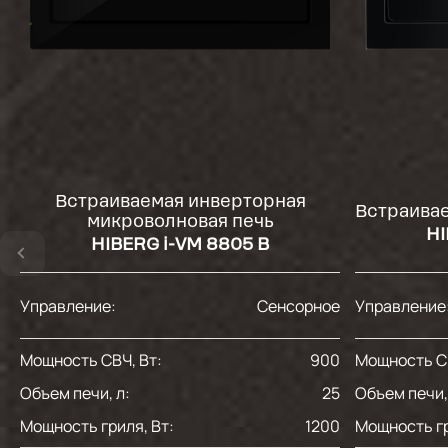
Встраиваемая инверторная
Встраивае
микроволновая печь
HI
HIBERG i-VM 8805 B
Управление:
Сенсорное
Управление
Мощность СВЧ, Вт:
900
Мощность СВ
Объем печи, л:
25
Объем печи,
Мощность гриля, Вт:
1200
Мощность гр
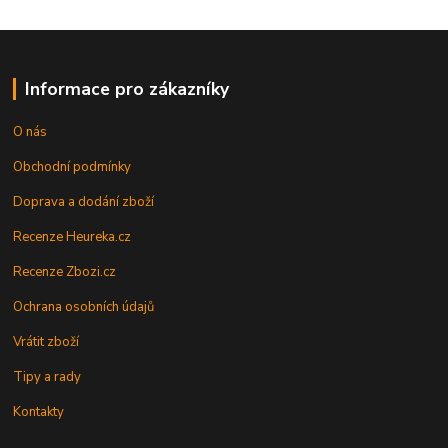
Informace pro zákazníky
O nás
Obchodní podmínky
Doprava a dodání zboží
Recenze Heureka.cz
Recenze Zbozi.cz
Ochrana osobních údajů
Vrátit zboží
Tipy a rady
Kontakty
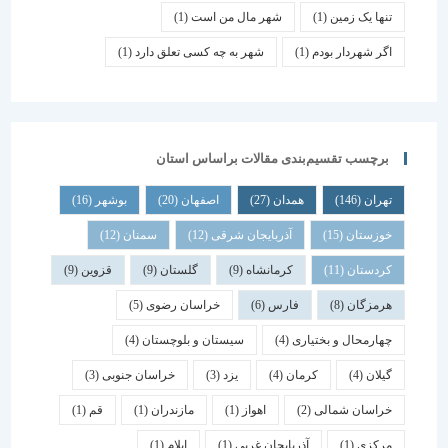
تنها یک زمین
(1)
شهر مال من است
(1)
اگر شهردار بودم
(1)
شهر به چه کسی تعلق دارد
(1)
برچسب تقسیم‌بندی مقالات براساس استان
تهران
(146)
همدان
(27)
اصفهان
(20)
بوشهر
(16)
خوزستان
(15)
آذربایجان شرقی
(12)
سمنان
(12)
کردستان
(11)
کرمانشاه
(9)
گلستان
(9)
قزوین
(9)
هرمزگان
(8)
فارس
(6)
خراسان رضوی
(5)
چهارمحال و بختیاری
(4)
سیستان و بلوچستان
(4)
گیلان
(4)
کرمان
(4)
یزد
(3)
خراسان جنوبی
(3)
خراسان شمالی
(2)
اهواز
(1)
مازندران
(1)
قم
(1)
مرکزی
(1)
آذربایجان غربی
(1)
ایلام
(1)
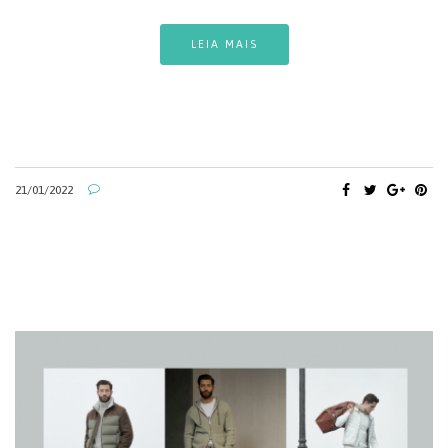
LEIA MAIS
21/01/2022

# # # # # # #

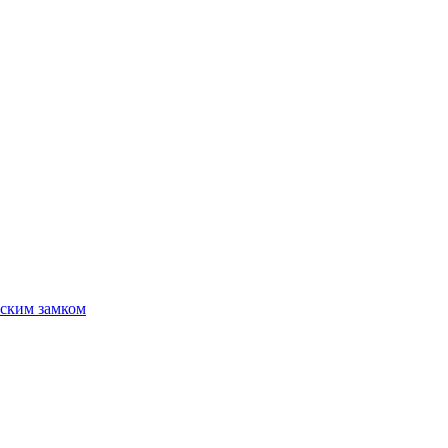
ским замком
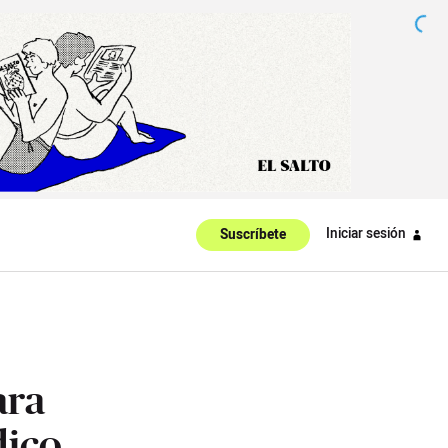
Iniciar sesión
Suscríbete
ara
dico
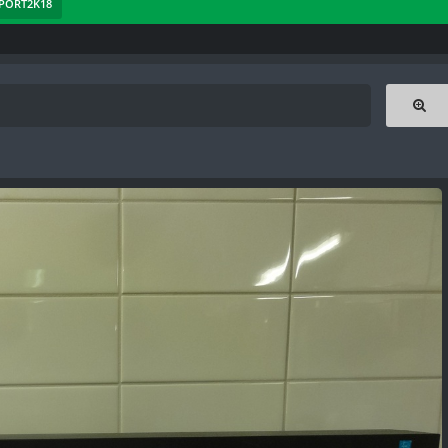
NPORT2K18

# # # # # # #

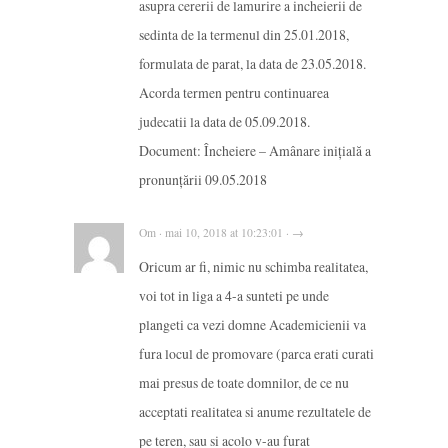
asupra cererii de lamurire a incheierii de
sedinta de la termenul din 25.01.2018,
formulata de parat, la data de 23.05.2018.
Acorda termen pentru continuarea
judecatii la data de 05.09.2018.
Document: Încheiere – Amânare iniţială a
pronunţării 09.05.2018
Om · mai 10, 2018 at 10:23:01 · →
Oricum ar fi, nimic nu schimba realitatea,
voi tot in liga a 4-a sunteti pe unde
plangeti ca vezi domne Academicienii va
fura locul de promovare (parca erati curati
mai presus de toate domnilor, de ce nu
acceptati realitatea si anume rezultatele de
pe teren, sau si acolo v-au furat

# # # # # # #

__Exercise aim__
Among the lines above, find those carrying the word "data" and copy them out.

__Expected answer__
formulata de parat, la data de 23.05.2018.
judecatii la data de 05.09.2018.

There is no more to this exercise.